Segundo Llorente SJ
“No hay nada tan hermoso como acariciar un ideal magnífico. Ahora bien, entre los ideales más sublimes que un pecho generoso puede abrigar, está el querer ser misionero, continuador de la obra de Jesucristo aquí en la tierra«
Este ideal ha traspasado la vida de miles de hombres que dejándolo todo han salido de su tierra para dar a conocer el Evangelio. ¿Qué decir de ellos?
En primer lugar, el misionero nos habla de una entrega inaudita. El ardor de un corazón encendido lo llena todo y la aventura empieza con el deseo de ser enviado allá donde fuere necesario. En la historia de la Compañía hemos asistido a partidas hacia el otro extremo del mundo, a años de estudio de la lengua, pacientes e infinitos, a llegadas a climas desconocidos; todo ello en el marco de una entrega al Señor que llamaba con urgencia.

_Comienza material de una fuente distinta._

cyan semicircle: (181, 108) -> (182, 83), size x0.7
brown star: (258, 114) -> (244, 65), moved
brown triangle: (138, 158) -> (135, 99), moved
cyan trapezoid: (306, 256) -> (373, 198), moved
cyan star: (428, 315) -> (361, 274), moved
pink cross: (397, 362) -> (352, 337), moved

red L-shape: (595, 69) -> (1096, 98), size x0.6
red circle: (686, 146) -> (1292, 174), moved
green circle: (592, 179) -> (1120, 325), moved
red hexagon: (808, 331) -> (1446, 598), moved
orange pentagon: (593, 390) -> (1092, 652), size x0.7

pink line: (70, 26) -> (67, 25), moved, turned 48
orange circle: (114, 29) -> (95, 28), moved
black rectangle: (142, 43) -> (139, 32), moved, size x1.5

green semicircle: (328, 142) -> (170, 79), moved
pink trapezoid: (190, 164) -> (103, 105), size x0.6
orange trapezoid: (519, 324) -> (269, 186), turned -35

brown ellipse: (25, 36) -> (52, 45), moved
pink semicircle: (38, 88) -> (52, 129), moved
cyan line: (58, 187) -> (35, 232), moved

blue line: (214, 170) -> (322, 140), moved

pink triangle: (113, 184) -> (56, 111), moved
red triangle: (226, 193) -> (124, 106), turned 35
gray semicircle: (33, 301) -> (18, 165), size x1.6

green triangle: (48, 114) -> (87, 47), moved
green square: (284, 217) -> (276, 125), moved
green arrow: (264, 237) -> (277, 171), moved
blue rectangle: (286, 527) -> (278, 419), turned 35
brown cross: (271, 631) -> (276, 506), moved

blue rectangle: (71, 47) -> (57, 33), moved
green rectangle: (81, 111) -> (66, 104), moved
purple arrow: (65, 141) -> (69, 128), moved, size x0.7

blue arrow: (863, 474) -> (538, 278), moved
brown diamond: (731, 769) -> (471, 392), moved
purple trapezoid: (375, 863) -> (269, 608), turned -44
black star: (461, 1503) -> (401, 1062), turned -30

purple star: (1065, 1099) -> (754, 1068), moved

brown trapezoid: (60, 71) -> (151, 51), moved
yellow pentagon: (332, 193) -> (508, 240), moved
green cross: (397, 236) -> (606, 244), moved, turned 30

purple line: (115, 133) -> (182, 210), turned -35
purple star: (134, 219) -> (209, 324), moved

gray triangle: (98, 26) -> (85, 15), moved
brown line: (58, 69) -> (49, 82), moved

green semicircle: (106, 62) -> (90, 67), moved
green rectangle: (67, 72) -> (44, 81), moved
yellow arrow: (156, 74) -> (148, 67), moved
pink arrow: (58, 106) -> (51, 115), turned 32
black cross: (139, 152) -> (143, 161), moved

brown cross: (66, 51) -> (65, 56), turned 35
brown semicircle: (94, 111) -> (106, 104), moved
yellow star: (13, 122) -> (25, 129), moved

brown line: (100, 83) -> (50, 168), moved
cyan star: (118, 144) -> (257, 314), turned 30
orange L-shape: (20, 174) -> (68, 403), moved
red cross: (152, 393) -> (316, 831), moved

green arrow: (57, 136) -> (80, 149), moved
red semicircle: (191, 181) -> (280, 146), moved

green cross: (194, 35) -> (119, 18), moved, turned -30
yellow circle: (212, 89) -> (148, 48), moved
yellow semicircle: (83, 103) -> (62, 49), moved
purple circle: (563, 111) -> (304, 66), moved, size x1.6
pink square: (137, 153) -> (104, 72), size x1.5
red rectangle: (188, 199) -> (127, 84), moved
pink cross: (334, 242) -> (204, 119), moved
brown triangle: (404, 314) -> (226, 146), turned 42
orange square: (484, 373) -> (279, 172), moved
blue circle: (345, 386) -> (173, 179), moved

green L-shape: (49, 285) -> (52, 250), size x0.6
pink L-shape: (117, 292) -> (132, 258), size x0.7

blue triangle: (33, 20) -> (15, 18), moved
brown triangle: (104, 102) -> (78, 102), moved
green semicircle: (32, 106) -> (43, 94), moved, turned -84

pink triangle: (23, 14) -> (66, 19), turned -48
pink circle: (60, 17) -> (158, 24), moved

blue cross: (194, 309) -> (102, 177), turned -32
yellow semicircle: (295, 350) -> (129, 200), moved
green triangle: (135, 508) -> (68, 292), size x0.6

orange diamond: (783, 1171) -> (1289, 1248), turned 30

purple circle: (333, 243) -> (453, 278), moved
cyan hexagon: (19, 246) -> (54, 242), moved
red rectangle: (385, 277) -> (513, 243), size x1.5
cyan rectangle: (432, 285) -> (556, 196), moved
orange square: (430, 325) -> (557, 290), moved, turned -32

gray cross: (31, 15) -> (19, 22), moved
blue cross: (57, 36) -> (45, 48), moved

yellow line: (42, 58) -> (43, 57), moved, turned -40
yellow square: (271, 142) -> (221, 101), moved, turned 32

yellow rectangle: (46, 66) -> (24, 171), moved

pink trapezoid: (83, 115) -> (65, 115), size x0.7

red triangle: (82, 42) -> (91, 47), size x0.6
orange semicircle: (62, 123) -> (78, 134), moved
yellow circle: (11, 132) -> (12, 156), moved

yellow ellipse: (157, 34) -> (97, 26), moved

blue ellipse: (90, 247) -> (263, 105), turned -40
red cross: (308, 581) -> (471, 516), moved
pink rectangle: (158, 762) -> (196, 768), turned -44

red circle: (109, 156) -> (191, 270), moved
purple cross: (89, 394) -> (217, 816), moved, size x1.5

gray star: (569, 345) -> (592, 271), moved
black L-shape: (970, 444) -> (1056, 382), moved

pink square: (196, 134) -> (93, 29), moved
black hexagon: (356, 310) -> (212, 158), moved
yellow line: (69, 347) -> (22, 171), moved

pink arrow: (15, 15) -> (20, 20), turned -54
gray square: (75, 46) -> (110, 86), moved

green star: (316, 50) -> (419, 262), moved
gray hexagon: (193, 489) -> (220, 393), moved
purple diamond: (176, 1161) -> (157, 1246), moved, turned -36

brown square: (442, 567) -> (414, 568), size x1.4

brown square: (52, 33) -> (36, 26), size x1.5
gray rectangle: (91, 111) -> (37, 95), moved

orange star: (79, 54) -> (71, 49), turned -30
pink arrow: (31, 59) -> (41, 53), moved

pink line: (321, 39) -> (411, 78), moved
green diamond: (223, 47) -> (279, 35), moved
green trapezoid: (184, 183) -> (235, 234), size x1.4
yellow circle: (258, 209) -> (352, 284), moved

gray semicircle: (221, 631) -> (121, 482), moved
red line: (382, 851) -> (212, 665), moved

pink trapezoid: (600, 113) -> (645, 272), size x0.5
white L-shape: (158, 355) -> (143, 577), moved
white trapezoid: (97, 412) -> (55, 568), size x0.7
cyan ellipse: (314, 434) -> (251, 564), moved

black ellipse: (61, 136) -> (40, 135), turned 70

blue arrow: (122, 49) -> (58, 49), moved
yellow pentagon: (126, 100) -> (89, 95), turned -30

En segundo lugar, la inculturación ha sido, sin duda alguna, el fenómeno que se ha hecho denominador común en los misioneros jesuitas. Observaban, vivían, conocían y se hacían todo a todos. Hecho clave para hacerse un hueco y para salvar las ánimas de otros muchos que quisieron ver y creer que Jesús es el Señor.
Y, por último, años de perseverancia, en muchas ocasiones en circunstancias adversas, llenas de contratiempos y falta de comodidades que dieron paso a la fe de un pueblo. Una fe sencilla que conquistó las más diversas culturas.
Los misioneros son, en definitiva, hombres labrados por la mano de Dios, fieles a su voluntad y con ganas de seguirle por caminos desconocidos. Llenos de cruces, pero siempre en Compañía de Jesús. El misionero es, ante todo, un hombre de Dios.